Some of Nixon's most frequent topics are: "The New I in AI: Imagination, Inquiry and Intuition," "Curiosity is the Currency of the Future: Building a Culture of Inquiry" and "The Future of Work is Jazz: Applying Improvisation, Collaboration and Foresight."

Nixon has lived in Germany, Brazil, Portugal, Israel and Sri Lanka and is fluent in Portuguese and Spanish. "My favorite was Brazil," she said. "It is very special. I love the language, the people and the climate. It was the first time I was not in an ethnic minority.

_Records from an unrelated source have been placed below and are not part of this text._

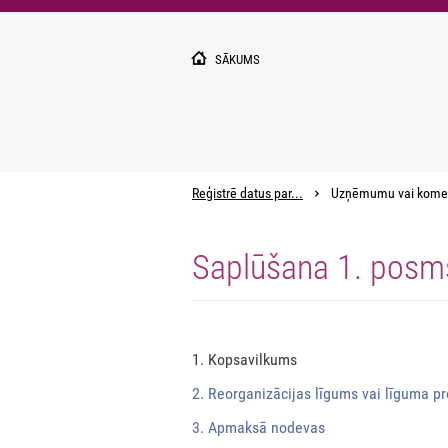
Pārlekt
uz
galveno
SĀKUMS
saturu
Reģistrē datus par...
Uzņēmumu vai kome
Saplūšana 1. posm
1. Kopsavilkums
2. Reorganizācijas līgums vai līguma pr
3. Apmaksā nodevas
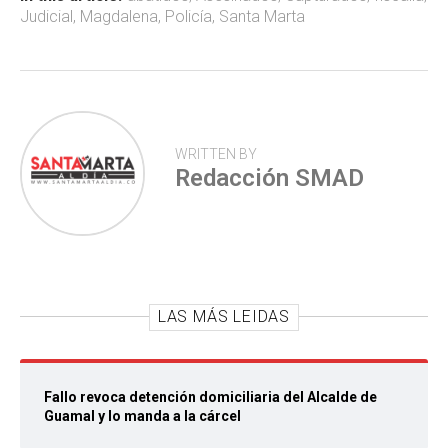
ok
p
tir
Judicial
,
Magdalena
,
Policía
,
Santa Marta
p
WRITTEN BY
Redacción SMAD
LAS MÁS LEIDAS
Fallo revoca detención domiciliaria del Alcalde de
Guamal y lo manda a la cárcel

You don't realize how different that is until you live in it."

Nixon is still passionate about dancing and has won awards in dance competitions. She does Latin and rhythm salsa, cha-cha, West Coast swing and hustle, and hip-hop at DanceFit in Chestnut Hill. "I'm not half bad," she said modestly. "Ballroom dancing is so much joy. It also challenges the memory and is good exercise. I am now learning bolero for a November showcase at the Society Hill Dance Academy."

The much-traveled public speaker is now producing "The Young Vote," a documentary film. Its director, Diane Robinson, is working on getting widespread distribution. Nixon's mother, now 84, is a fiber artist and former executive assistant at Merck Pharmaceuticals who learned to play the cello at age 50. Her dad, now deceased, was a pharmaceutical sales rep. Nixon has one stepdaughter, Sydney, 23, a graduate of Penn Charter and the University of Pennsylvania who now lives in Washington.